The IEA said that demand improved last year more than it had estimated, driven primarily by higher-than-anticipated European and Chinese demand.
Cold temperatures as well as industrial demand in Europe helped propel the purchase of diesel and liquefied petroleum gas in the final quarter of last year, especially in some of the larger markets – the UK, Germany, France, Sweden, Belgium, the Netherlands, as well as Turkey.
In China, petrochemicals was a major factor in a late-year surge that pushed oil demand up by 460,000 barrels per day in November to 11.9 million bpd and probably to 12.1 million in December.
The IEA expects that China’s oil demand growth over the whole of last year averaged 360,000 bpd, although it is expecting that will slow to 335,000 bpd this year, unless the economy performs better than expected.
For the whole of last year, the IEA is now expecting that world oil demand grew by 1.5 million bpd, 100,000 bpd higher than it previously forecast, with this year forecast to grow at a slower 1.3 million bpd.
On the supply front, the think tank notes that output in the US has begun to rise again, especially in the shale oil sector, which had been badly hit by the oil price slump.
“The outlook for US oil production for 2017 has materially improved”, because of higher oil prices following the deal by Opec and 11 non-Opec producers to cut output by about 1.8 million bpd from January through June, the IEA said.
The IEA forecasts total oil output to rise in the US this year by 520,000 bpd to about 9.4 million bpd.
“But it is not all about the US” in terms of non-Opec supply, the IEA notes. With supply increases from some regions, including Brazil and Canada, and declines elsewhere, it is forecasting net non-Opec supply growth this year of 380,000 bpd.
The IEA noted that comments by Saudi Arabia’s energy minister, Khalid Al Falih, last week in Abu Dhabi underlined the fragile state of the market.
“By saying that an extension was ‘unlikely’, he has issued a powerful reminder that if stocks are drawn in the first half of 2017 by the approximately 700,000 bpd implied by Opec producing close to its target, with support from other producers, the market will have tightened and prices stabilised but not at a sufficiently high level to allow another bonanza for high cost producers,” IEA analysts say.
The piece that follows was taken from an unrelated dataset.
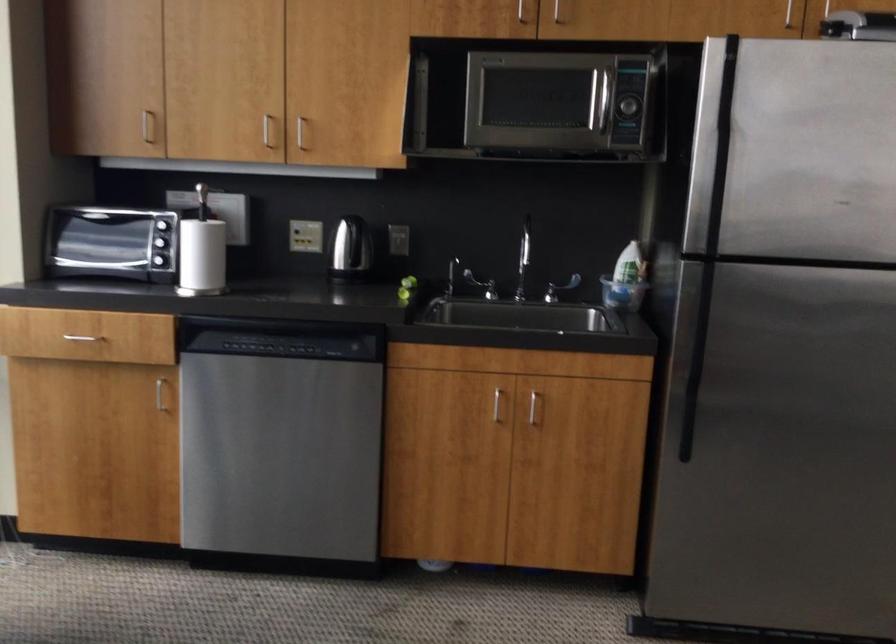 Find where to pull the dishwasher handle recess. Please return your answer as a coordinate pair (x, y).

(277, 346)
In other words, the Saudi minister’s comments on the likelihood of an extension – which are challenged by a wide number of neutral observers, who argue that it will take a year, maybe two years, of output-constraint to sufficiently eat into the oil inventory glut – are an attempt to keep a lid on prices so that they don’t overheat and encourage back high-cost production too soon.
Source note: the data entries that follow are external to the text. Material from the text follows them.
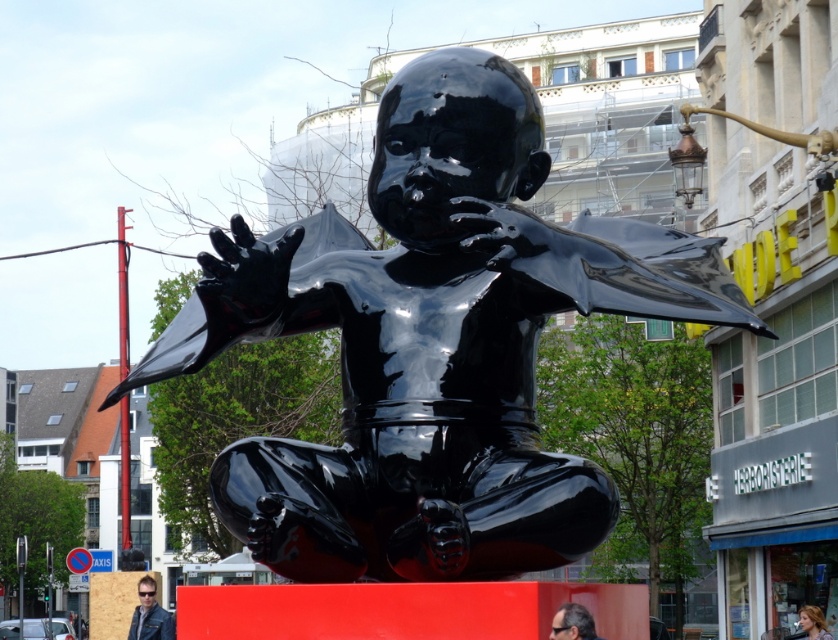 Question: Estimate the real-world distances between objects in this image. Which object is farther from the leather jacket at lower left?

Choices:
 (A) dark brown hair at lower center
 (B) blonde hair at lower right
 (C) glossy black baby at center

Answer: (A)

Question: Which point appears closest to the camera in this image?

Choices:
 (A) (555, 628)
 (B) (810, 611)
 (C) (247, 472)

Answer: (A)

Question: Can you confirm if dark brown hair at lower center is positioned to the right of blonde hair at lower right?

Choices:
 (A) yes
 (B) no

Answer: (B)

Question: From the image, what is the correct spatial relationship of glossy black baby at center in relation to dark brown hair at lower center?

Choices:
 (A) right
 (B) left

Answer: (B)

Question: Which of the following is the closest to the observer?

Choices:
 (A) glossy black baby at center
 (B) leather jacket at lower left
 (C) dark brown hair at lower center
 (D) blonde hair at lower right

Answer: (A)

Question: Is leather jacket at lower left above dark brown hair at lower center?

Choices:
 (A) no
 (B) yes

Answer: (A)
“It’s a matter really of working off the global inventory levels and that is a protracted process,” said Helima Croft, the head of commodity research at RBC Capital Markets.
“We don’t talk about prices being $60 or $70 in the next quarter because we do have to work off these inventory levels,” which is likely to take years.
Patrick Pouyanné, the chief executive of French oil major Total, agrees: “These agreements will have to be implemented by all actors because the market is still fragile. Getting supply equal to demand could come in six months but … you need to be able to eliminate these huge inventories and you don’t do this in six months. You need more like two years.”
“In the meantime, the market awaits the outcome of the output deal,” the IEA says.